WORK TASK: The answer must consist of every line in the data below that holds the word "icon".

DATA FOR PROCESSING: Begin

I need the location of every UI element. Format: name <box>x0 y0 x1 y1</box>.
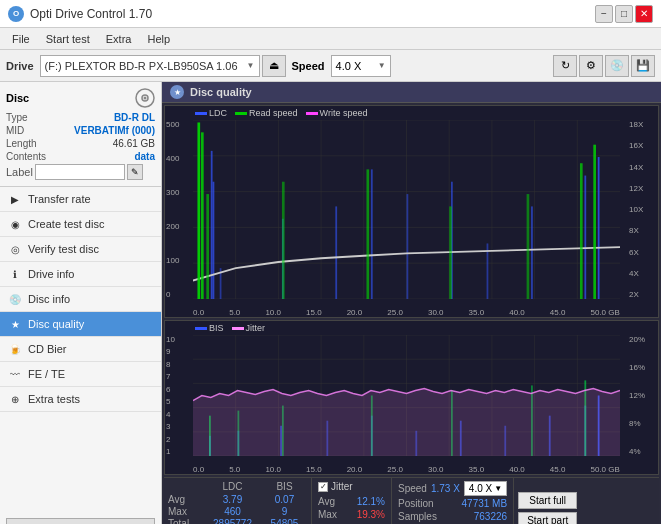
save-button[interactable]: 💾 <box>631 55 655 77</box>
minimize-button[interactable]: − <box>595 5 613 23</box>
x-15: 15.0 <box>306 308 322 317</box>
label-edit-button[interactable]: ✎ <box>127 164 143 180</box>
avg-row: Avg 3.79 0.07 <box>168 494 307 505</box>
ldc-legend-label: LDC <box>209 108 227 118</box>
fe-te-label: FE / TE <box>28 368 65 380</box>
speed-position-section: Speed 1.73 X 4.0 X ▼ Position 47731 MB S… <box>392 478 514 524</box>
svg-rect-37 <box>580 163 583 299</box>
speed-stat-val: 1.73 X <box>431 483 460 494</box>
bx-20: 20.0 <box>347 465 363 474</box>
start-part-button[interactable]: Start part <box>518 512 577 525</box>
y-right-14x: 14X <box>629 163 657 172</box>
y-label-400: 400 <box>166 154 179 163</box>
disc-title: Disc <box>6 92 29 104</box>
samples-row: Samples 763226 <box>398 511 507 522</box>
stats-row: LDC BIS Avg 3.79 0.07 Max 460 9 Total <box>164 477 659 524</box>
bx-15: 15.0 <box>306 465 322 474</box>
length-value: 46.61 GB <box>113 138 155 149</box>
bx-40: 40.0 <box>509 465 525 474</box>
jitter-checkbox[interactable]: ✓ <box>318 482 328 492</box>
bx-0: 0.0 <box>193 465 204 474</box>
speed-select-dropdown[interactable]: 4.0 X ▼ <box>464 481 507 496</box>
label-label: Label <box>6 166 33 178</box>
jitter-section: ✓ Jitter Avg 12.1% Max 19.3% <box>312 478 392 524</box>
x-35: 35.0 <box>469 308 485 317</box>
y-label-500: 500 <box>166 120 179 129</box>
svg-rect-24 <box>407 194 409 299</box>
menu-extra[interactable]: Extra <box>98 31 140 47</box>
by-label-10: 10 <box>166 335 175 344</box>
x-30: 30.0 <box>428 308 444 317</box>
title-bar-controls: − □ ✕ <box>595 5 653 23</box>
menu-file[interactable]: File <box>4 31 38 47</box>
drive-info-icon: ℹ <box>8 267 22 281</box>
ldc-legend: LDC <box>195 108 227 118</box>
write-speed-color <box>306 112 318 115</box>
ldc-col-header: LDC <box>205 481 260 492</box>
max-label: Max <box>168 506 203 517</box>
menu-start-test[interactable]: Start test <box>38 31 98 47</box>
svg-rect-18 <box>211 151 213 299</box>
disc-button[interactable]: 💿 <box>605 55 629 77</box>
by-right-8: 8% <box>629 419 657 428</box>
cd-bier-icon: 🍺 <box>8 342 22 356</box>
sidebar-item-transfer-rate[interactable]: ▶ Transfer rate <box>0 187 161 212</box>
jitter-legend-label: Jitter <box>246 323 266 333</box>
bottom-legend: BIS Jitter <box>165 321 658 335</box>
speed-select-val: 4.0 X <box>469 483 492 494</box>
close-button[interactable]: ✕ <box>635 5 653 23</box>
contents-label: Contents <box>6 151 46 162</box>
sidebar-item-disc-info[interactable]: 💿 Disc info <box>0 287 161 312</box>
sidebar-item-drive-info[interactable]: ℹ Drive info <box>0 262 161 287</box>
sidebar-item-cd-bier[interactable]: 🍺 CD Bier <box>0 337 161 362</box>
bottom-y-labels-right: 20% 16% 12% 8% 4% <box>628 335 658 456</box>
top-x-labels: 0.0 5.0 10.0 15.0 20.0 25.0 30.0 35.0 40… <box>193 308 620 317</box>
buttons-section: Start full Start part <box>514 478 581 524</box>
svg-point-2 <box>144 97 147 100</box>
sidebar-item-extra-tests[interactable]: ⊕ Extra tests <box>0 387 161 412</box>
eject-button[interactable]: ⏏ <box>262 55 286 77</box>
samples-val: 763226 <box>474 511 507 522</box>
refresh-button[interactable]: ↻ <box>553 55 577 77</box>
disc-icon <box>135 88 155 108</box>
by-right-20: 20% <box>629 335 657 344</box>
chart-container: LDC Read speed Write speed <box>162 103 661 524</box>
maximize-button[interactable]: □ <box>615 5 633 23</box>
main-content: ★ Disc quality LDC Read speed <box>162 82 661 524</box>
sidebar-item-disc-quality[interactable]: ★ Disc quality <box>0 312 161 337</box>
max-row: Max 460 9 <box>168 506 307 517</box>
svg-rect-35 <box>449 206 452 299</box>
svg-rect-23 <box>371 169 373 299</box>
sidebar-item-verify-test-disc[interactable]: ◎ Verify test disc <box>0 237 161 262</box>
start-full-button[interactable]: Start full <box>518 492 577 509</box>
quality-title: Disc quality <box>190 86 252 98</box>
menu-help[interactable]: Help <box>139 31 178 47</box>
status-window-button[interactable]: Status window >> <box>6 518 155 524</box>
quality-header-icon: ★ <box>170 85 184 99</box>
top-chart: LDC Read speed Write speed <box>164 105 659 318</box>
title-bar-left: O Opti Drive Control 1.70 <box>8 6 152 22</box>
x-45: 45.0 <box>550 308 566 317</box>
by-label-4: 4 <box>166 410 175 419</box>
svg-rect-38 <box>593 145 596 299</box>
y-right-2x: 2X <box>629 290 657 299</box>
transfer-rate-label: Transfer rate <box>28 193 91 205</box>
speed-dropdown[interactable]: 4.0 X ▼ <box>331 55 391 77</box>
sidebar: Disc Type BD-R DL MID VERBATIMf (000) Le… <box>0 82 162 524</box>
sidebar-item-create-test-disc[interactable]: ◉ Create test disc <box>0 212 161 237</box>
drive-dropdown[interactable]: (F:) PLEXTOR BD-R PX-LB950SA 1.06 ▼ <box>40 55 260 77</box>
disc-length-row: Length 46.61 GB <box>6 138 155 149</box>
bottom-chart-svg <box>193 335 620 456</box>
x-50-gb: 50.0 GB <box>591 308 620 317</box>
x-40: 40.0 <box>509 308 525 317</box>
svg-rect-27 <box>531 206 533 299</box>
avg-label: Avg <box>168 494 203 505</box>
settings-button[interactable]: ⚙ <box>579 55 603 77</box>
bis-max-val: 9 <box>262 506 307 517</box>
sidebar-item-fe-te[interactable]: 〰 FE / TE <box>0 362 161 387</box>
x-5: 5.0 <box>229 308 240 317</box>
drive-select: (F:) PLEXTOR BD-R PX-LB950SA 1.06 ▼ ⏏ <box>40 55 286 77</box>
jitter-color <box>232 327 244 330</box>
label-input[interactable] <box>35 164 125 180</box>
bx-10: 10.0 <box>265 465 281 474</box>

DATA FOR PROCESSING: End

RESPONSE TO THE EXERCISE:
drive-info-icon: ℹ <box>8 267 22 281</box>
cd-bier-icon: 🍺 <box>8 342 22 356</box>
disc-icon <box>135 88 155 108</box>
quality-header-icon: ★ <box>170 85 184 99</box>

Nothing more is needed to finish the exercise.